BUDAPEST, Aug. 17 (Xinhua) -- About 1,000 craftsmen will present their talents and their products at the 33rd Festival of Folk Arts, which started on Saturday at the Buda Royal Palace of the Hungarian capital, the organizer said.
"It's a holiday. On the one hand, we are preparing for Hungary's birthday (Aug. 20), and, on the other hand, to regain rank and recognition for work and handicrafts," Hungarian Minister of Agriculture Istvan Nagy told the opening ceremony.
Aug. 20 is the national holiday for Hungarians, celebrated with day-long festivities followed by fireworks throughout the country.
"The Festival of Folk Arts celebrates the craftsmanship of the whole Carpathian Basin, for the 33rd time.

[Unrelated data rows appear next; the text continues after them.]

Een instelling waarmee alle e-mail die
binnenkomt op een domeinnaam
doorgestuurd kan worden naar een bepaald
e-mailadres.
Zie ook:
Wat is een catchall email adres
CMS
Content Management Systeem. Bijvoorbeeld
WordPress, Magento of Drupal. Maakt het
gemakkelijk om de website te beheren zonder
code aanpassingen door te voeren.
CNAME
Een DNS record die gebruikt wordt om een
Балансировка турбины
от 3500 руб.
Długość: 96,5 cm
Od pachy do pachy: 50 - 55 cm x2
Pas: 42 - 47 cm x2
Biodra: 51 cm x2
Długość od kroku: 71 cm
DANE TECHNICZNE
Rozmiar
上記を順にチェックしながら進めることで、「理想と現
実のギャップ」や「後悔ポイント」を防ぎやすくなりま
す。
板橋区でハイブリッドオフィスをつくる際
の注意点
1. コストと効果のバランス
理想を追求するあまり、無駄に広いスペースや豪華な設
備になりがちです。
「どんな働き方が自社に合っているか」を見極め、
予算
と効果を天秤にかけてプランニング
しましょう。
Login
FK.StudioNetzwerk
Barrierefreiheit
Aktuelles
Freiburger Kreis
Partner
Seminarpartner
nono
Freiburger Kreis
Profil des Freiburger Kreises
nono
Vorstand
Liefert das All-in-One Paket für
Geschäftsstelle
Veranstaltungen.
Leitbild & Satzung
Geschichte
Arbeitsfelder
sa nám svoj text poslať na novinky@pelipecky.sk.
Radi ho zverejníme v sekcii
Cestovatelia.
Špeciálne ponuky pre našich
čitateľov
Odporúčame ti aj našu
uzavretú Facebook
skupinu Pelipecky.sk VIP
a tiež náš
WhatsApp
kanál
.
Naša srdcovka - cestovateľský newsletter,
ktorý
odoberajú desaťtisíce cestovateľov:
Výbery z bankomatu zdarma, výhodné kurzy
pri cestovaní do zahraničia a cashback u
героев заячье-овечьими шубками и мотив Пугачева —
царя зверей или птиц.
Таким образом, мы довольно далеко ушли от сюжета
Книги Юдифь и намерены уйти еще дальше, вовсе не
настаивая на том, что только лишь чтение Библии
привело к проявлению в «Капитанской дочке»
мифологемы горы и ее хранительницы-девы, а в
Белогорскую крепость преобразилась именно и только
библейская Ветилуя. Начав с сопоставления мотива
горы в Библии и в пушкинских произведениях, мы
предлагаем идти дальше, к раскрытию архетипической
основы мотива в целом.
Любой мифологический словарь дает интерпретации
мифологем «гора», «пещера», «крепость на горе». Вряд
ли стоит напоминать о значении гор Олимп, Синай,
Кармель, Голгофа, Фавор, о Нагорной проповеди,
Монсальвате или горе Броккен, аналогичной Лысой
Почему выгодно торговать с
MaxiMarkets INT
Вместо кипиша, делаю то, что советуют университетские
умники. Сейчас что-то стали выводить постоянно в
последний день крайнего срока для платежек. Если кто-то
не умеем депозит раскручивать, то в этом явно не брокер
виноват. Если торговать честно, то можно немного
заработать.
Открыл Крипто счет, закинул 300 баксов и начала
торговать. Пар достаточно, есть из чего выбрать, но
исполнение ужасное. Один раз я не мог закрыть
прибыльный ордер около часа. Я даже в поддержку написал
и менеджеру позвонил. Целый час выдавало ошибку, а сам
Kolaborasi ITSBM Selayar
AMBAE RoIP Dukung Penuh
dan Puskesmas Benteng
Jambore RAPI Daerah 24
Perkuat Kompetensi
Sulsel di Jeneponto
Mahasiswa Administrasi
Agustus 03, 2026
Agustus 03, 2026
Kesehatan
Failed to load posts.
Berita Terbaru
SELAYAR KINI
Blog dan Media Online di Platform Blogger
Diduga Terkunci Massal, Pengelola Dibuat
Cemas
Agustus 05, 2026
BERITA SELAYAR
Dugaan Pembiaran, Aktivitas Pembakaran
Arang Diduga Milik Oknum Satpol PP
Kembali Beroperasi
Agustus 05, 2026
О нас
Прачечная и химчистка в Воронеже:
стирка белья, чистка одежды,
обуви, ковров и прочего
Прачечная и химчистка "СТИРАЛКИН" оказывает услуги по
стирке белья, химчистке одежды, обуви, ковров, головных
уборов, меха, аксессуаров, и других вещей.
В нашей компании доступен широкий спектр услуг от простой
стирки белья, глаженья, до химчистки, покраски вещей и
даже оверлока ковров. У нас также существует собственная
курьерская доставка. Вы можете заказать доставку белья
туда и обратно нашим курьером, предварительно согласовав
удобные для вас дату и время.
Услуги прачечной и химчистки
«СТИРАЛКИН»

All ages can enjoy the event," Nagy added.
"Every year, the workshops -- where masters present special craft tricks and practices -- draw a great deal of interest," the organizer, the Association of Hungarian Folk Artists said in a statement.

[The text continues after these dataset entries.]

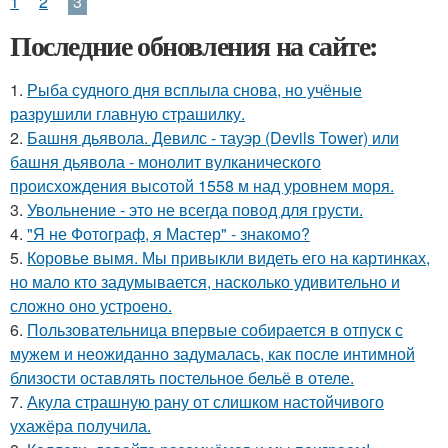
1
2
3
Последние обновления на сайте:
1.
Рыба судного дня всплыла снова, но учёные
разрушили главную страшилку.
2.
Башня дьявола. Девилс - тауэр (Devils Tower) или
башня дьявола - монолит вулканического
происхождения высотой 1558 м над уровнем моря.
3.
Увольнение - это не всегда повод для грусти.
4.
"Я не Фотограф, я Мастер" - знакомо?
5.
Коровье вымя. Мы привыкли видеть его на картинках,
но мало кто задумывается, насколько удивительно и
сложно оно устроено.
6.
Пользовательница впервые собирается в отпуск с
мужем и неожиданно задумалась, как после интимной
близости оставлять постельное бельё в отеле.
7.
Акула страшную рану от слишком настойчивого
ухажёра получила.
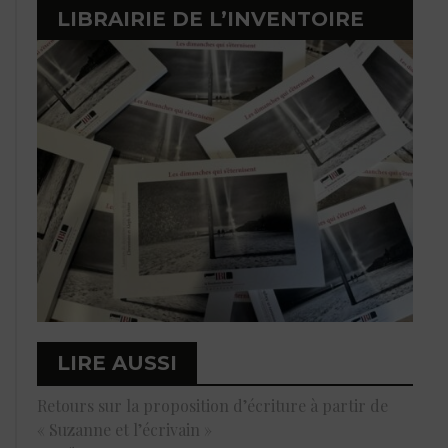
LIBRAIRIE DE L’INVENTOIRE
LIRE AUSSI
Retours sur la proposition d’écriture à partir de
« Suzanne et l’écrivain »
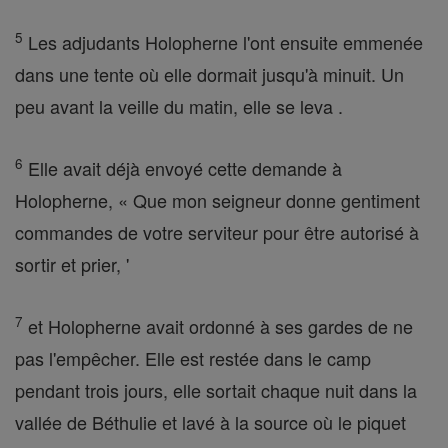
5
Les adjudants Holopherne l'ont ensuite emmenée
dans une tente où elle dormait jusqu'à minuit. Un
peu avant la veille du matin, elle se leva .
6
Elle avait déjà envoyé cette demande à
Holopherne, « Que mon seigneur donne gentiment
commandes de votre serviteur pour être autorisé à
sortir et prier, '
7
et Holopherne avait ordonné à ses gardes de ne
pas l'empêcher. Elle est restée dans le camp
pendant trois jours, elle sortait chaque nuit dans la
vallée de Béthulie et lavé à la source où le piquet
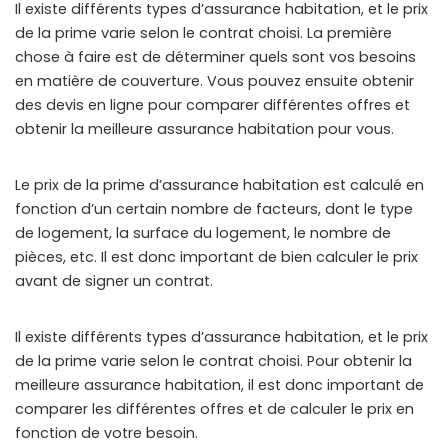
Il existe différents types d’assurance habitation, et le prix
de la prime varie selon le contrat choisi. La première
chose à faire est de déterminer quels sont vos besoins
en matière de couverture. Vous pouvez ensuite obtenir
des devis en ligne pour comparer différentes offres et
obtenir la meilleure assurance habitation pour vous.
Le prix de la prime d’assurance habitation est calculé en
fonction d’un certain nombre de facteurs, dont le type
de logement, la surface du logement, le nombre de
pièces, etc. Il est donc important de bien calculer le prix
avant de signer un contrat.
Il existe différents types d’assurance habitation, et le prix
de la prime varie selon le contrat choisi. Pour obtenir la
meilleure assurance habitation, il est donc important de
comparer les différentes offres et de calculer le prix en
fonction de votre besoin.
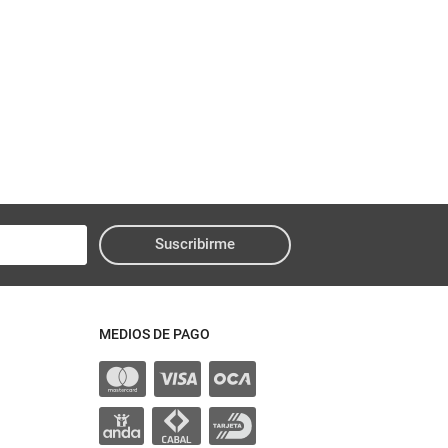
Suscribirme
MEDIOS DE PAGO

Visitors are able to observe unique knowledge rooted in centuries of generational experience, immense humility and love, according to the statement.
During the four-day event, tradesmen move their workshops to the Buda Castle so that whoever would like to can try their hands at the many crafts.
These four days are the most significant meeting place for masters living in Hungary and abroad.
The special guests of the 33rd Festival of Folk Arts are crafts masters from China, Kazakhstan, Kyrgyzstan, Tajikistan and Uzbekistan.
During the four days of the festival, Hungary's greatest musicians, singers, folk dancers and story tellers will perform on the stage.
"When I was a child, we used to come here every year with my parents and brothers, we played with the wooden swords and ate sweet pastries," Andras Muller, a 21 year-old student told Xinhua.
"Today, I came with my girlfriend and we'll spend more time around fashion shows and concerts," he added.
The featured topic of the 33rd Festival of Folk Arts will be the crafting of traditional footwear, with special attention given to the slippers made in Szeged, in the South of Hungary, which have been the subject of renewed cultural interest in recent years.
Visitors will have access to exhibitions and fashion shows, and those who are interested can learn how to make the Szeged slippers, and see how these traditional designs have been reinvented by Hungarian contemporary folk artists.
The festival also hosts shoemakers from as far away as Morocco and Iceland, and a renowned Turkish shoemaker master displays some of the shoes they created for the Harry Potter movies.